> Date: Mon, 29 Apr 2002 03:16:47 -0400 (EDT)
> From: Glenn Fowler <yyy@xxxxxxxxxxxxxxxx>
> let's run through an example
> the first part is
> [a-z]
> adding the second part [a-z0-9]* yields
> [a-z][a-z0-9]*
> quick, how many parts are there? 2
If there are 2, then we must be talking only about the top-level
subpatterns, since /[a-z0-9]/ is also an ERE and we didn't count it.
> now add a third part [:]
> [a-z][a-z0-9]*[:]
> now how many parts are there? 3
The answer is 2, if we only count the top-level parts /[a-z][a-z0-9]*/
and /[:]/ indicated by the ERE grammar. Or it is 4, if we count all
the subpatterns, including /[a-z0-9]/. Or it is 3, if we count the
top-level parts indicated by an infinite grammar that allows n-ary
concatenation as a single parse tree node.
> now add parenthesis to the expression to illustrate the rule
> "match the first part, then the second part, then the third part"
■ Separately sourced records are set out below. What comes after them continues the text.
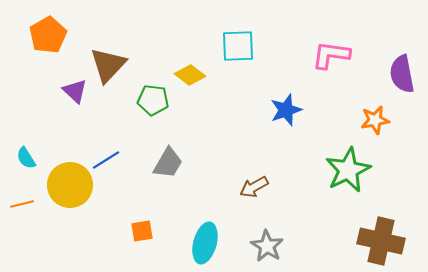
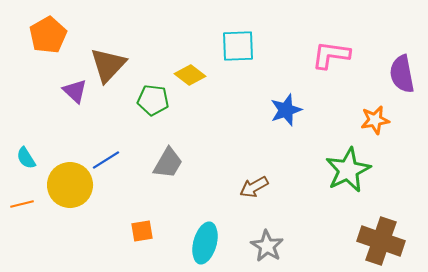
brown cross: rotated 6 degrees clockwise
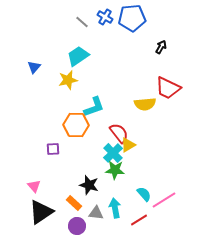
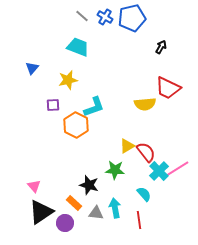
blue pentagon: rotated 8 degrees counterclockwise
gray line: moved 6 px up
cyan trapezoid: moved 9 px up; rotated 55 degrees clockwise
blue triangle: moved 2 px left, 1 px down
orange hexagon: rotated 25 degrees clockwise
red semicircle: moved 27 px right, 19 px down
yellow triangle: moved 1 px left, 1 px down
purple square: moved 44 px up
cyan cross: moved 46 px right, 18 px down
pink line: moved 13 px right, 31 px up
red line: rotated 66 degrees counterclockwise
purple circle: moved 12 px left, 3 px up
That rule isn't in the standard; the standard says something quite a
bit more cryptic than that, something that you've interpreted as a
rule that corresponds to the infinite-grammar interpretation mentioned
above.
> thus the left-associative "subpattern" list
> [a-z][a-z0-9]*
> [a-z]
> [a-z0-9]*
> [:]
> but this requires that subpatterns overlap;
But subpatterns overlap under all interpretations. Under the right
associative interpretation, /[a-z0-9]*/ and /[a-z0-9]*[:]/ overlap.
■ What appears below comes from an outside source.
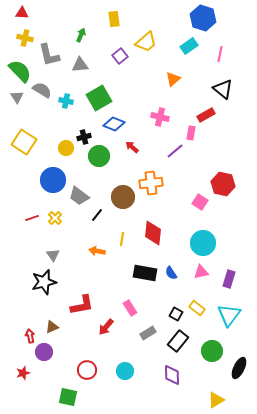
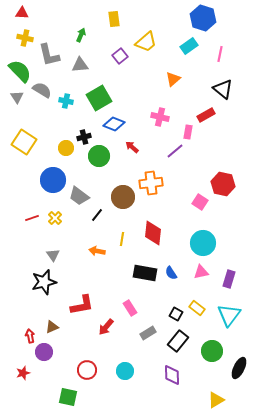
pink rectangle at (191, 133): moved 3 px left, 1 px up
Under all interpretations, /[a-z0-9]*/ and /[a-z0-9]/ overlap. The
fact that subpatterns overlap is not an argument against any
particular interpretation.
> this results in the strange situation where you can't reconstruct
> the original pattern given the (left-associative) "subpattern" list
I don't follow this point. The first pattern in the list should
be the entire pattern, so it's easy to reconstruct the entire pattern:
just look at the first item in the list.
And even if we ignored the first pattern in the list, if we know that
the top level is a concatenation we could still deduce it from the
rest of the list, under any of the interpretations: you simply parse
the second pattern in the list, see where its subtree ends, and then
concatenate it to the result of analyzing the rest of the list. This
is true for both left- and right-associative interpretations, and even
for the infinite-grammar interpretation, so I don't see why it's an
argument for one interpretation over the other.
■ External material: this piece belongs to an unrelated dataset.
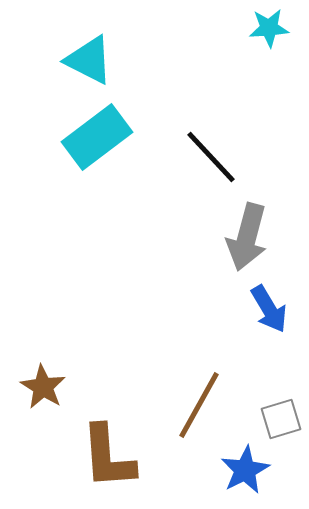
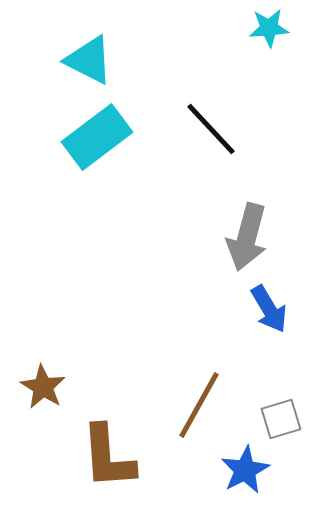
black line: moved 28 px up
> with right associativity there is no recursion unless there are
> parenthesized parts;
Only if you mentally flatten out the other instances of recursion
in the POSIX ERE grammar, namely:
ERE_branch : ERE_branch ERE_expression ;
extended_reg_exp : extended_reg_exp '|' ERE_branch ;
ERE_expression : ERE_expression ERE_dupl_symbol ;
You're not counting these instances as recursive ones, since you've
come up with an iterative method to interpret them, one that you think
is equivalent to the recursively defined grammar.
But isn't this begging the question? These grammar rules are
recursive: to deduce what they mean, we need to reason recursively.
We can't reliably transform them into iterative rules until we first
know what they mean as written.
|